The Three Wise Men have gone on to other things. Eisner and Katzenberg have made Disney a nouveau replica of the old studio system; at Fox, Diller is forging a grand scheme of vertical integration, including movie theaters and the planned creation of a fourth TV network.

And back at Paramount, the atmosphere is skittish, negative and nervous. Without any coherent overall strategy, the studio is still wedded to the economics of the blockbuster, yet it hasn't had a major hit since "Beverly Hills Cop." So the studio is counting on "Top Gun" to be a huge hit, for Simpson and Bruckheimer to bring back the Paramount magic.

And what is that magic?

"I don't know if I know the exact answer, I don't know if I ever will, and I don't know if anybody ever should," says Simpson. "But I do know that our pictures are about the emotion of triumph. They're not about succeeding, they're not about winning, but they're about the emotion of triumph. Jennifer Beals in 'Flashdance': What she was doing was tilting against major windmills, and ultimately she was experiencing that moment of triumph that's so important to her. Eddie Murphy: We structured that whole picture thematically so that it was a movie about loyalty, and about the Eddie Murphy character finally experiencing that emotion of triumph at the end.

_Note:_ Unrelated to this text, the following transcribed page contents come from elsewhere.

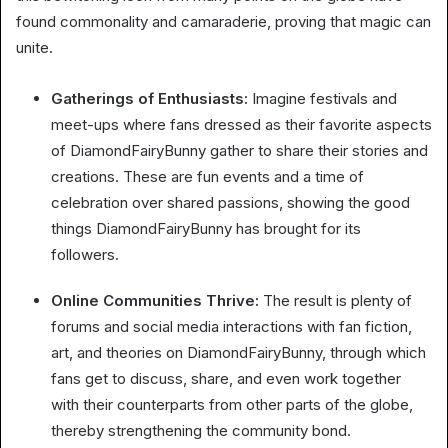
found commonality and camaraderie, proving that magic can
unite.
Gatherings of Enthusiasts:
Imagine festivals and
meet-ups where fans dressed as their favorite aspects
of DiamondFairyBunny gather to share their stories and
creations. These are fun events and a time of
celebration over shared passions, showing the good
things DiamondFairyBunny has brought for its
followers.
Online Communities Thrive:
The result is plenty of
forums and social media interactions with fan fiction,
art, and theories on DiamondFairyBunny, through which
fans get to discuss, share, and even work together
with their counterparts from other parts of the globe,
thereby strengthening the community bond.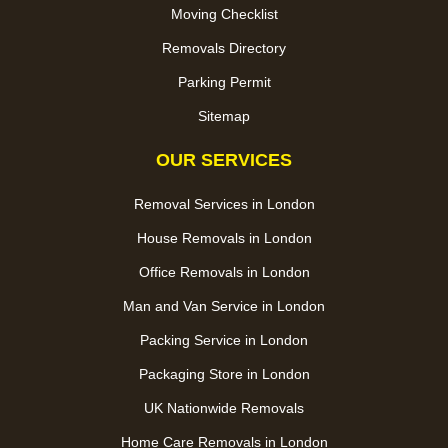
Moving Checklist
Removals Directory
Parking Permit
Sitemap
OUR SERVICES
Removal Services in London
House Removals in London
Office Removals in London
Man and Van Service in London
Packing Service in London
Packaging Store in London
UK Nationwide Removals
Home Care Removals in London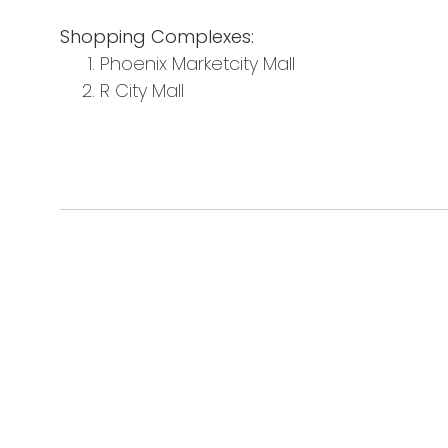
Shopping Complexes:
Phoenix Marketcity Mall
R City Mall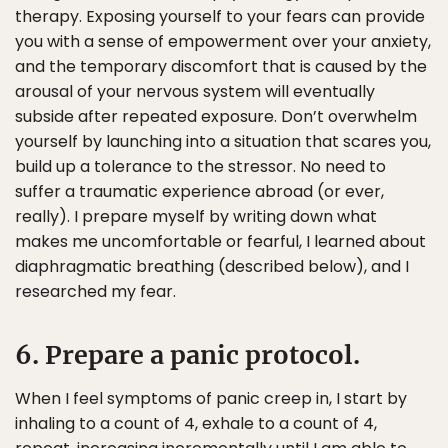
therapy. Exposing yourself to your fears can provide
you with a sense of empowerment over your anxiety,
and the temporary discomfort that is caused by the
arousal of your nervous system will eventually
subside after repeated exposure. Don’t overwhelm
yourself by launching into a situation that scares you,
build up a tolerance to the stressor. No need to
suffer a traumatic experience abroad (or ever,
really). I prepare myself by writing down what
makes me uncomfortable or fearful, I learned about
diaphragmatic breathing (described below), and I
researched my fear.
6. Prepare a panic protocol.
When I feel symptoms of panic creep in, I start by
inhaling to a count of 4, exhale to a count of 4,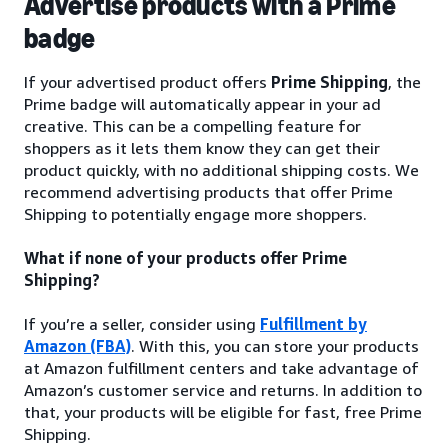
Advertise products with a Prime
badge
If your advertised product offers
Prime Shipping
, the
Prime badge will automatically appear in your ad
creative. This can be a compelling feature for
shoppers as it lets them know they can get their
product quickly, with no additional shipping costs. We
recommend advertising products that offer Prime
Shipping to potentially engage more shoppers.
What if none of your products offer Prime
Shipping?
If you’re a seller, consider using
Fulfillment by
Amazon (FBA)
. With this, you can store your products
at Amazon fulfillment centers and take advantage of
Amazon’s customer service and returns. In addition to
that, your products will be eligible for fast, free Prime
Shipping.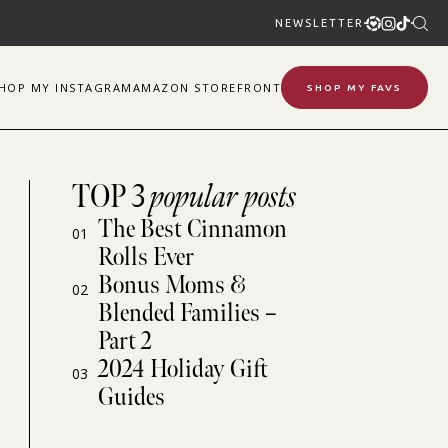
NEWSLETTER
SHOP
MY
INSTAGRAM
AMAZON STOREFRONT
SHOP MY FAVS
TOP 3
popular posts
The Best Cinnamon
01
Rolls Ever
Bonus Moms &
02
Blended Families –
Part 2
2024 Holiday Gift
03
Guides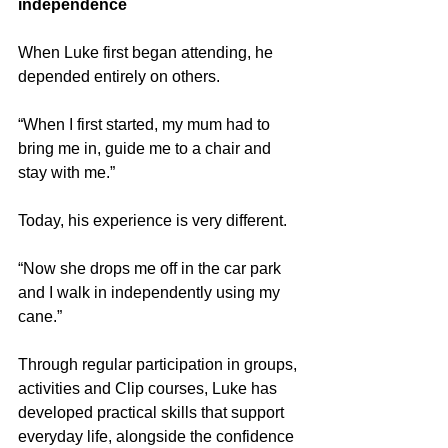
independence
When Luke first began attending, he 
depended entirely on others.
“When I first started, my mum had to 
bring me in, guide me to a chair and 
stay with me.”
Today, his experience is very different.
“Now she drops me off in the car park 
and I walk in independently using my 
cane.”
Through regular participation in groups, 
activities and Clip courses, Luke has 
developed practical skills that support 
everyday life, alongside the confidence 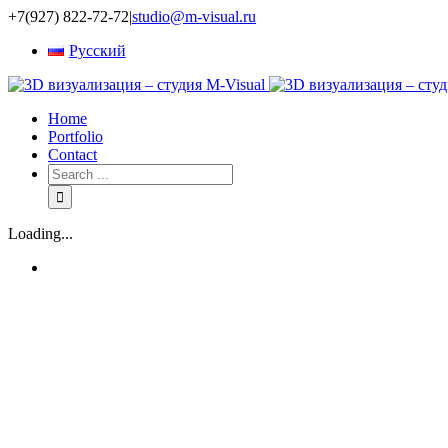
+7(927) 822-72-72
|
studio@m-visual.ru
Русский
Home
Portfolio
Contact
Loading...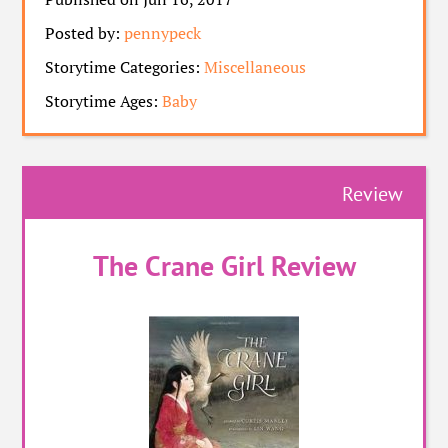
Posted by:
pennypeck
Storytime Categories:
Miscellaneous
Storytime Ages:
Baby
Review
The Crane Girl Review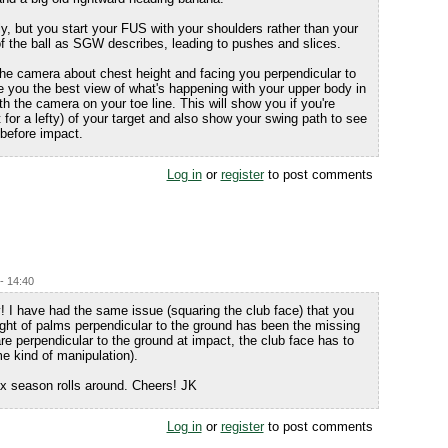
, but you start your FUS with your shoulders rather than your
f the ball as SGW describes, leading to pushes and slices.
the camera about chest height and facing you perpendicular to
ive you the best view of what's happening with your upper body in
th the camera on your toe line. This will show you if you're
ght for a lefty) of your target and also show your swing path to see
e before impact.
Log in
or
register
to post comments
 - 14:40
! I have had the same issue (squaring the club face) that you
ht of palms perpendicular to the ground has been the missing
e perpendicular to the ground at impact, the club face has to
 kind of manipulation).
ax season rolls around. Cheers! JK
Log in
or
register
to post comments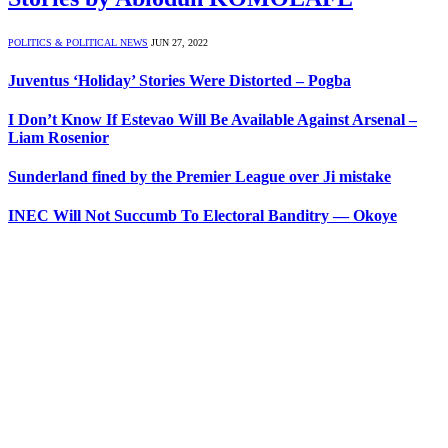
POLITICS & POLITICAL NEWS
JUN 27, 2022
Juventus ‘Holiday’ Stories Were Distorted – Pogba
I Don’t Know If Estevao Will Be Available Against Arsenal –
Liam Rosenior
Sunderland fined by the Premier League over Ji mistake
INEC Will Not Succumb To Electoral Banditry — Okoye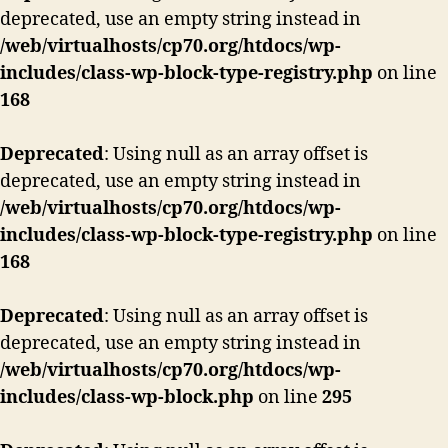
deprecated, use an empty string instead in
/web/virtualhosts/cp70.org/htdocs/wp-
includes/class-wp-block-type-registry.php
on line
168
Deprecated
: Using null as an array offset is
deprecated, use an empty string instead in
/web/virtualhosts/cp70.org/htdocs/wp-
includes/class-wp-block-type-registry.php
on line
168
Deprecated
: Using null as an array offset is
deprecated, use an empty string instead in
/web/virtualhosts/cp70.org/htdocs/wp-
includes/class-wp-block.php
on line
295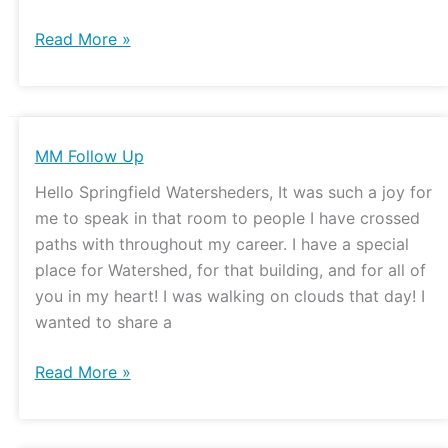
Read More »
MM
MM Follow Up
Follow
Hello Springfield Watersheders, It was such a joy for
Up
me to speak in that room to people I have crossed
paths with throughout my career. I have a special
place for Watershed, for that building, and for all of
you in my heart! I was walking on clouds that day! I
wanted to share a
Read More »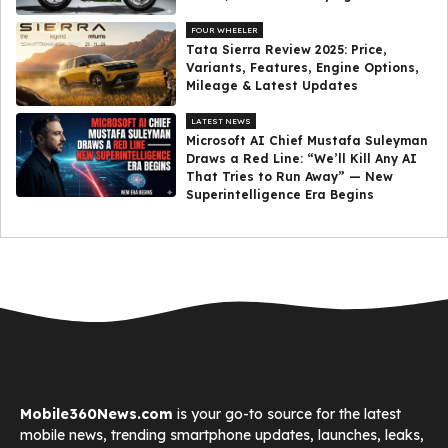
FOUR WHEELER
Tata Sierra Review 2025: Price,
Variants, Features, Engine Options,
Mileage & Latest Updates
LATEST NEWS
Microsoft AI Chief Mustafa Suleyman
Draws a Red Line: “We’ll Kill Any AI
That Tries to Run Away” — New
Superintelligence Era Begins
Mobile360News.com
is your go-to source for the latest
mobile news, trending smartphone updates, launches, leaks,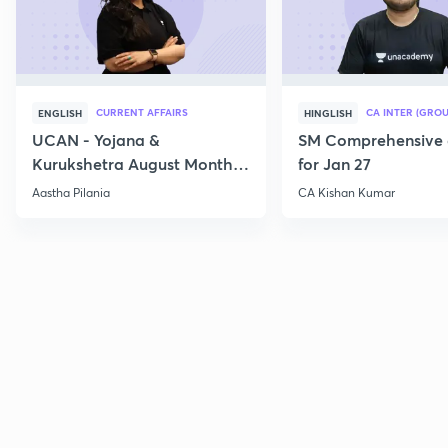
CURRENT AFFAIRS
CA INTER (GROU
ENGLISH
HINGLISH
UCAN - Yojana &
SM Comprehensive 
Kurukshetra August Monthly
for Jan 27
Current Affairs
Aastha Pilania
CA Kishan Kumar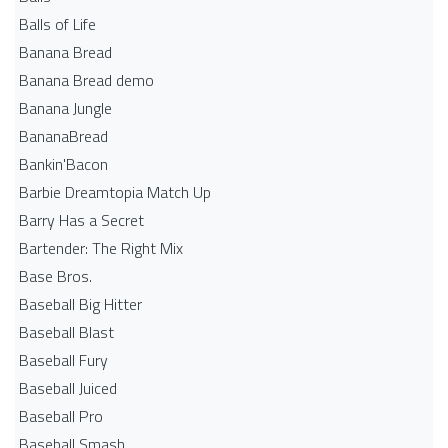
Balls of Life
Banana Bread
Banana Bread demo
Banana Jungle
BananaBread
Bankin'Bacon
Barbie Dreamtopia Match Up
Barry Has a Secret
Bartender: The Right Mix
Base Bros.
Baseball Big Hitter
Baseball Blast
Baseball Fury
Baseball Juiced
Baseball Pro
Baseball Smash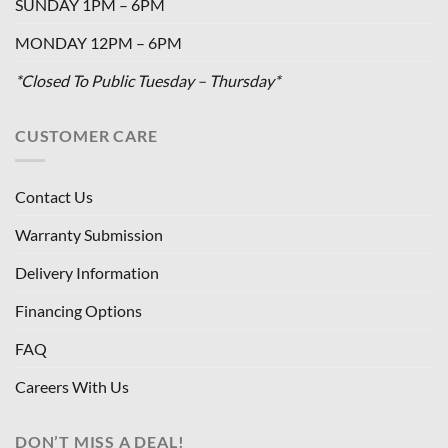
SUNDAY 1PM – 6PM
MONDAY 12PM – 6PM
*Closed To Public Tuesday – Thursday*
CUSTOMER CARE
Contact Us
Warranty Submission
Delivery Information
Financing Options
FAQ
Careers With Us
DON’T MISS A DEAL!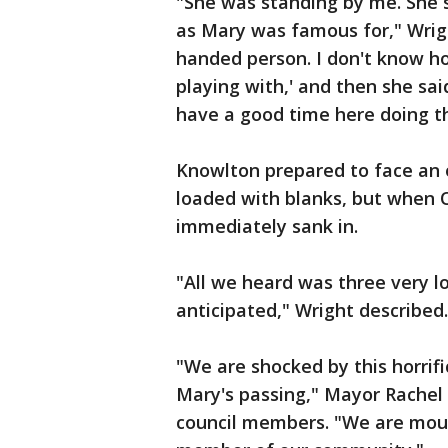
"She was standing by me. She s
as Mary was famous for," Wright
handed person. I don't know h
playing with,' and then she said
have a good time here doing thi
Knowlton prepared to face an 
loaded with blanks, but when Of
immediately sank in.
"All we heard was three very l
anticipated," Wright described
"We are shocked by this horrifi
Mary's passing," Mayor Rachel 
council members. "We are mour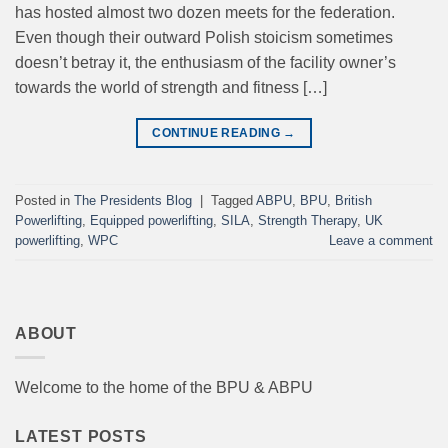
has hosted almost two dozen meets for the federation.
Even though their outward Polish stoicism sometimes
doesn’t betray it, the enthusiasm of the facility owner’s
towards the world of strength and fitness […]
CONTINUE READING
→
Posted in
The Presidents Blog
|
Tagged
ABPU
,
BPU
,
British
Powerlifting
,
Equipped powerlifting
,
SILA
,
Strength Therapy
,
UK
powerlifting
,
WPC
Leave a comment
ABOUT
Welcome to the home of the BPU & ABPU
LATEST POSTS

"And lo and behold, 'Top Gun.' What is Tom Cruise about? The emotion of triumph."

In the end, though, the magic stems not from a formula, but from the chemistry between two people: Don and Jerry, a bearish third-generation Alaskan and a son of immigrants whose father was the favorite tailor of the Purple Gang (he left room in their suits for their guns). As kids they were a self-described "fictionhead" who whipped through a novel a day and a photography buff who won prizes from Kodak, as adults a shouter and a whisperer, a big-picture guy and a detail guy, a lone Hollywood cowboy (even if his life style, everyone agrees, has calmed down) and a family man.

And only the coming weeks will determine whether, in "Top Gun," that chemistry has worked again, whether Simpson and Bruckheimer and Paramount Pictures will once again enjoy, themselves, the emotion of triumph.